This time last year, Dolnar Spahija appeared to be holding the Albanian music world in the palm of his hand. The 23-year-old keyboardist/guitarist had earned a music degree from a prestigious arts academy, secured an impressive string of bookings at music festivals around the country, and was hosting a top-rated variety show on the state-run television network.
But despite the fame, life in Europe's poorest country brought nothing but poverty and hopelessness. Spahija's touring schedule was ambitious, but the pay was lousy. And although the TV show made him a star, he bristled at the notion of the socialist government dictating what viewers could and could not watch. So Spahija fled his hometown of Shkodër, a picturesque city at the foot of the North Albanian Alps near the Montenegro border. He was off to the United States.
There were no jobs, no money, a lot of things we didn't have, he recalls today. It's a big thing to be in America.
Spahija, like an estimated 5,000 countrymen before him, settled in Cleveland. He found a job in a restaurant and reinvented his image by calling himself Lenny.
Then he tracked down Genti Derveni, a former classmate at the Institute of High Art in the Albanian capital of Tiranë. In 1998, the 25-year-old Derveni immigrated to Cleveland from his hometown of Fier, a town 10 miles east of the Adriatic Sea. Like Spahija, he wasn't about to let government leaders continue to choke his musical aspirations.
"I had nothing," the clarinetist/saxophonist says. "I came here because of better life."

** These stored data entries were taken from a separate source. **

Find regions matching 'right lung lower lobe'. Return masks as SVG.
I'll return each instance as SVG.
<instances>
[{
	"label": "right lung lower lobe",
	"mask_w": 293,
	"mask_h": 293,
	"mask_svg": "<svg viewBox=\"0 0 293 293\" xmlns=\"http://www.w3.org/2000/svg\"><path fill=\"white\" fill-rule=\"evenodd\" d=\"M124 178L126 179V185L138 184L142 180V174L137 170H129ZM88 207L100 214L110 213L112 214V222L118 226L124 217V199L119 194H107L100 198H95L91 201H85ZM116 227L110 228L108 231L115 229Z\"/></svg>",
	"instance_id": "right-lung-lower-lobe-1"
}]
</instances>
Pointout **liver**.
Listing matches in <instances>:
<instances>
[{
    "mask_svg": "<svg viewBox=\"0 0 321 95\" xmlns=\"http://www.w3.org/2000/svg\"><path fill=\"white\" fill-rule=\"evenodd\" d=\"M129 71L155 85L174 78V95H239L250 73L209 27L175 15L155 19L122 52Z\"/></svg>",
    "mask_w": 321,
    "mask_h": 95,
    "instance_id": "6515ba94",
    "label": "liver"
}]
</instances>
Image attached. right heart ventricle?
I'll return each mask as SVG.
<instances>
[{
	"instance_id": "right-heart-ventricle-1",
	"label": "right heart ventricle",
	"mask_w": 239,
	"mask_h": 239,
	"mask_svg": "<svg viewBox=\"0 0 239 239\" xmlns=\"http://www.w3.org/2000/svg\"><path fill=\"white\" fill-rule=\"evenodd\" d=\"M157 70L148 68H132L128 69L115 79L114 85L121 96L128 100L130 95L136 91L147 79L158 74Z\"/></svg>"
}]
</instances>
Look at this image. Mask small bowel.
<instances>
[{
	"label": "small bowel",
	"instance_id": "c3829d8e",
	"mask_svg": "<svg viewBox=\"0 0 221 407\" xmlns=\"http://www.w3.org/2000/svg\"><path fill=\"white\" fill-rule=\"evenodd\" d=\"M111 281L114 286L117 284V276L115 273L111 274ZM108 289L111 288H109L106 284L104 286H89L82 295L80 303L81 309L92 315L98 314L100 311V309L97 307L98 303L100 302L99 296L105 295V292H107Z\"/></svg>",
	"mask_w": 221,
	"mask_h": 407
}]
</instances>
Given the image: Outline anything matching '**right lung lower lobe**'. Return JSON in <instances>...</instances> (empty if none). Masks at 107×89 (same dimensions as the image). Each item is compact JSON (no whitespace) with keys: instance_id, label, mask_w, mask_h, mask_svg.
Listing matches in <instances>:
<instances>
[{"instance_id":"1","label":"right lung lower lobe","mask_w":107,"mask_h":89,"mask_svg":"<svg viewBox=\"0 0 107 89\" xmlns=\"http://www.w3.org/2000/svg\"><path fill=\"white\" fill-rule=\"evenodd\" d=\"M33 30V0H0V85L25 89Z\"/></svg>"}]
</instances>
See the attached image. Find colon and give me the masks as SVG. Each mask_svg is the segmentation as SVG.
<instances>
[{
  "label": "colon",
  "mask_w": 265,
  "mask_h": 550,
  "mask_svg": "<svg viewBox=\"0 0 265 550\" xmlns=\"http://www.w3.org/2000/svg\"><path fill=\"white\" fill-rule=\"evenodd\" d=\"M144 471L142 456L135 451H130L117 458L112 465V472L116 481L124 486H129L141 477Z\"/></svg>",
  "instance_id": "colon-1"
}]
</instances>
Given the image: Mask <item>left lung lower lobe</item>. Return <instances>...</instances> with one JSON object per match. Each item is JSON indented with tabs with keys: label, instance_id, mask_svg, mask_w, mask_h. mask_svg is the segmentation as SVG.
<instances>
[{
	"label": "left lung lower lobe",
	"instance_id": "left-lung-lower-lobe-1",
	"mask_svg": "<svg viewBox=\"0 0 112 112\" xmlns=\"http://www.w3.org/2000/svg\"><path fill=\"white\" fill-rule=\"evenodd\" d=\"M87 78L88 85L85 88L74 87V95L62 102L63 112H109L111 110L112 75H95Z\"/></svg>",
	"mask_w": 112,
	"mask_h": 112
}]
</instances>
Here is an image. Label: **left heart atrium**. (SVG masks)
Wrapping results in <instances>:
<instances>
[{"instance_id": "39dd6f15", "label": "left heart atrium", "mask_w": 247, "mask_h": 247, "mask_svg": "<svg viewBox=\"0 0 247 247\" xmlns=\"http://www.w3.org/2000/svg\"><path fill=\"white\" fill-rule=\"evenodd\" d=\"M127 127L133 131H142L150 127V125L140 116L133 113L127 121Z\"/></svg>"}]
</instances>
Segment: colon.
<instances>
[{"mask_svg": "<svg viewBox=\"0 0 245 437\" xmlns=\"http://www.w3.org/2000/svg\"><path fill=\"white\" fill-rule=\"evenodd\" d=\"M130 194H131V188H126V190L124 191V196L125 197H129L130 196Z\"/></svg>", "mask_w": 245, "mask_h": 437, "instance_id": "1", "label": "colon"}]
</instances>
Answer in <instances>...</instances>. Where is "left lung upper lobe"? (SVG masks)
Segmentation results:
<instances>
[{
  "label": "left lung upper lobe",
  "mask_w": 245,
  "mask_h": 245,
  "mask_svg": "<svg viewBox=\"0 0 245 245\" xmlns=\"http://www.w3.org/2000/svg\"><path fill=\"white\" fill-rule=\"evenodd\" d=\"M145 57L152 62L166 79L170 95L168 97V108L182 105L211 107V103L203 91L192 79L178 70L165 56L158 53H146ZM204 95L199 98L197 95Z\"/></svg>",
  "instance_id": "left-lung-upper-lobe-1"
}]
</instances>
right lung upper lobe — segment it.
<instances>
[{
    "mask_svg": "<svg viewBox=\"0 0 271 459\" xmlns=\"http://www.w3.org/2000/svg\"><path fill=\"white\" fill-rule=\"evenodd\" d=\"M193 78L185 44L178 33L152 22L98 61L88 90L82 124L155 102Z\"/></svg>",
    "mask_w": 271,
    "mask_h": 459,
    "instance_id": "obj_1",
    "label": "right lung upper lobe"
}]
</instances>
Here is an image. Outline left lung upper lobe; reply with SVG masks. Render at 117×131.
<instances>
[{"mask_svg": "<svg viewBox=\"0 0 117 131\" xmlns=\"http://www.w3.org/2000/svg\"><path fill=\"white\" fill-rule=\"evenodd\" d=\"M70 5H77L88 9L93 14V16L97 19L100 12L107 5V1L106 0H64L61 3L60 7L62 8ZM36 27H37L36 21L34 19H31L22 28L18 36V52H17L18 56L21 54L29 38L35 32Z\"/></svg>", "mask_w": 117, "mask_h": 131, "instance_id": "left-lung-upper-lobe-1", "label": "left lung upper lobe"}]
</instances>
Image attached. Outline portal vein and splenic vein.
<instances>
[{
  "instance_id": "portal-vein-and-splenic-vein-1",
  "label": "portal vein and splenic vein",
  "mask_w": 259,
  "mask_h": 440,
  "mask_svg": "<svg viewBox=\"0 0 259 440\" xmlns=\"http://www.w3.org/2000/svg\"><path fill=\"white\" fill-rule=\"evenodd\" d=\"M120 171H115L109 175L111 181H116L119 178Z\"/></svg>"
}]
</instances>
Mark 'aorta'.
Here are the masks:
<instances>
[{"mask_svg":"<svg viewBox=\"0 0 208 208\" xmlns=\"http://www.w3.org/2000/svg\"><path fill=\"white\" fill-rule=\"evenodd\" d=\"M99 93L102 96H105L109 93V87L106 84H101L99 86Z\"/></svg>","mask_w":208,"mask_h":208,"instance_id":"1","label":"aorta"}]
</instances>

The friends teamed up to re-create the traditional music of their homeland. Spahija even programmed the sounds of native Albanian instruments -- like the çiftelia, a two-stringed guitar, and the daire, a goat-skinned tambourine -- into his synthesizer. Once they fine-tuned their repertoire, the duo set out to find a venue in Northeast Ohio.

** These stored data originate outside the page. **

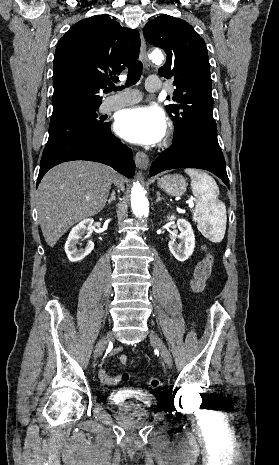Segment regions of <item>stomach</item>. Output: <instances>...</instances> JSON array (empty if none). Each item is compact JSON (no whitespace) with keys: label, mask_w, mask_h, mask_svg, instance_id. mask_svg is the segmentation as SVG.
Masks as SVG:
<instances>
[{"label":"stomach","mask_w":279,"mask_h":465,"mask_svg":"<svg viewBox=\"0 0 279 465\" xmlns=\"http://www.w3.org/2000/svg\"><path fill=\"white\" fill-rule=\"evenodd\" d=\"M158 186L171 196H181L186 191L187 183L183 176L173 174L159 179Z\"/></svg>","instance_id":"0dacf381"}]
</instances>
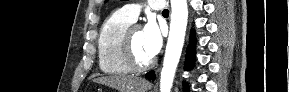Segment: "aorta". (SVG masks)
Instances as JSON below:
<instances>
[{
    "label": "aorta",
    "mask_w": 289,
    "mask_h": 92,
    "mask_svg": "<svg viewBox=\"0 0 289 92\" xmlns=\"http://www.w3.org/2000/svg\"><path fill=\"white\" fill-rule=\"evenodd\" d=\"M188 19L187 0H171V22L160 77V92H170L184 45Z\"/></svg>",
    "instance_id": "aorta-1"
}]
</instances>
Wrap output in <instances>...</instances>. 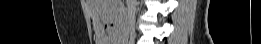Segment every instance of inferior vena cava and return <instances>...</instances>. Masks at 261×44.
<instances>
[{
  "instance_id": "inferior-vena-cava-1",
  "label": "inferior vena cava",
  "mask_w": 261,
  "mask_h": 44,
  "mask_svg": "<svg viewBox=\"0 0 261 44\" xmlns=\"http://www.w3.org/2000/svg\"><path fill=\"white\" fill-rule=\"evenodd\" d=\"M135 1V0H133ZM135 12L136 9L133 6H129L127 9V18L129 21V27H130V31L133 29V24H134V19H135Z\"/></svg>"
}]
</instances>
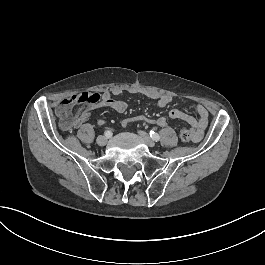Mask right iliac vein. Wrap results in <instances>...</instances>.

Enter Aziz Ukshini, a 29-year-old Kosovo native who, at the time, managed Club Isabella, Cleveland's oldest jazz club. Ukshini modeled the band's name after Albania's eagle emblem. He booked the Albanian Eagles for a run of Sunday engagements at the club, where they played weekly for three months. But when the club changed hands in March, the new owners parted ways with the duo.

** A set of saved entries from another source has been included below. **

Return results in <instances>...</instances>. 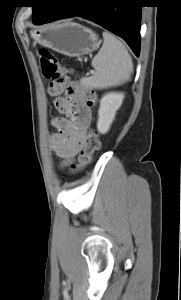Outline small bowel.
I'll use <instances>...</instances> for the list:
<instances>
[{"label": "small bowel", "instance_id": "obj_1", "mask_svg": "<svg viewBox=\"0 0 181 300\" xmlns=\"http://www.w3.org/2000/svg\"><path fill=\"white\" fill-rule=\"evenodd\" d=\"M54 105L65 116H58L52 120L56 133L51 136L50 142L56 154L67 164L73 161L82 147L91 111L77 97L59 96L55 99ZM64 108L69 110L68 114L63 112Z\"/></svg>", "mask_w": 181, "mask_h": 300}]
</instances>
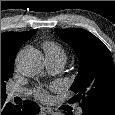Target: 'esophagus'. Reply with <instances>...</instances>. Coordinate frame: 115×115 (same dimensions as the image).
<instances>
[{"mask_svg": "<svg viewBox=\"0 0 115 115\" xmlns=\"http://www.w3.org/2000/svg\"><path fill=\"white\" fill-rule=\"evenodd\" d=\"M41 112L43 113H48V114H52L53 113V110L49 107H41Z\"/></svg>", "mask_w": 115, "mask_h": 115, "instance_id": "esophagus-1", "label": "esophagus"}]
</instances>
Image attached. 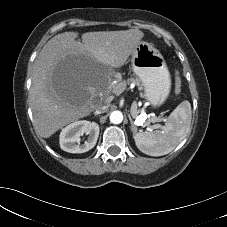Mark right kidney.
Masks as SVG:
<instances>
[{
	"label": "right kidney",
	"instance_id": "obj_1",
	"mask_svg": "<svg viewBox=\"0 0 227 227\" xmlns=\"http://www.w3.org/2000/svg\"><path fill=\"white\" fill-rule=\"evenodd\" d=\"M99 125L86 120L76 121L62 129L60 133V147L70 153H84L92 149L99 136ZM88 135L87 140L80 144V136Z\"/></svg>",
	"mask_w": 227,
	"mask_h": 227
}]
</instances>
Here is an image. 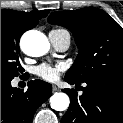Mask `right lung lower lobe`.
Segmentation results:
<instances>
[{"instance_id": "obj_1", "label": "right lung lower lobe", "mask_w": 123, "mask_h": 123, "mask_svg": "<svg viewBox=\"0 0 123 123\" xmlns=\"http://www.w3.org/2000/svg\"><path fill=\"white\" fill-rule=\"evenodd\" d=\"M51 84L28 82L27 91L13 88L11 80L1 81V123H32L37 108L51 95Z\"/></svg>"}]
</instances>
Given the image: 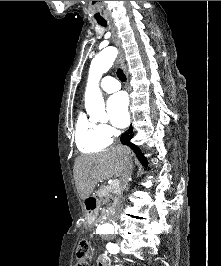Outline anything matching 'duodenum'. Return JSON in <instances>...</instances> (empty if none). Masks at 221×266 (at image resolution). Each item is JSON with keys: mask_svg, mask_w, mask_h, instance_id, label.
Returning a JSON list of instances; mask_svg holds the SVG:
<instances>
[{"mask_svg": "<svg viewBox=\"0 0 221 266\" xmlns=\"http://www.w3.org/2000/svg\"><path fill=\"white\" fill-rule=\"evenodd\" d=\"M97 194H90L89 197L85 200V206L88 213V220L90 223L94 222L96 215V206H97ZM108 216H115V207H108Z\"/></svg>", "mask_w": 221, "mask_h": 266, "instance_id": "duodenum-1", "label": "duodenum"}]
</instances>
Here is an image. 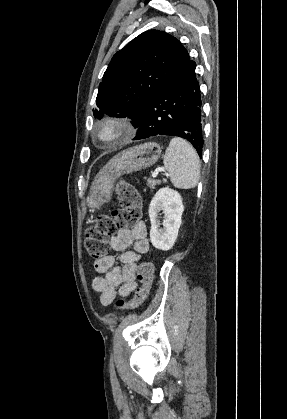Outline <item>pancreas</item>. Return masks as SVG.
Wrapping results in <instances>:
<instances>
[{"label": "pancreas", "instance_id": "obj_1", "mask_svg": "<svg viewBox=\"0 0 287 419\" xmlns=\"http://www.w3.org/2000/svg\"><path fill=\"white\" fill-rule=\"evenodd\" d=\"M161 183L160 180H155V179H148L147 180V186L153 190L155 188L156 185H159Z\"/></svg>", "mask_w": 287, "mask_h": 419}]
</instances>
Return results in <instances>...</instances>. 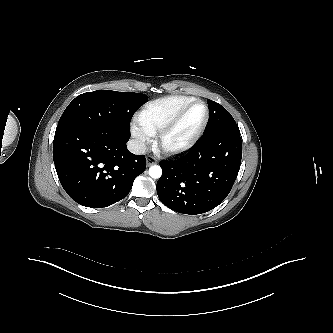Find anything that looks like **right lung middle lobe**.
Here are the masks:
<instances>
[{
  "label": "right lung middle lobe",
  "instance_id": "dd1d6c3e",
  "mask_svg": "<svg viewBox=\"0 0 333 333\" xmlns=\"http://www.w3.org/2000/svg\"><path fill=\"white\" fill-rule=\"evenodd\" d=\"M148 100L144 94L97 90L77 96L62 114L58 129H79L125 140L130 137V121Z\"/></svg>",
  "mask_w": 333,
  "mask_h": 333
}]
</instances>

But Spahija and Derveni aren't yet ready to surrender their place on the Cleveland music scene. They recently landed a weekly gig at Joe's Pizza and Deli, determined to stick with their sounds and dreams.
"Most of us [Albanians] have invested our time here," Ukshini says. "It's really hard to separate this life from going back home. This is bringing happy music during sad times."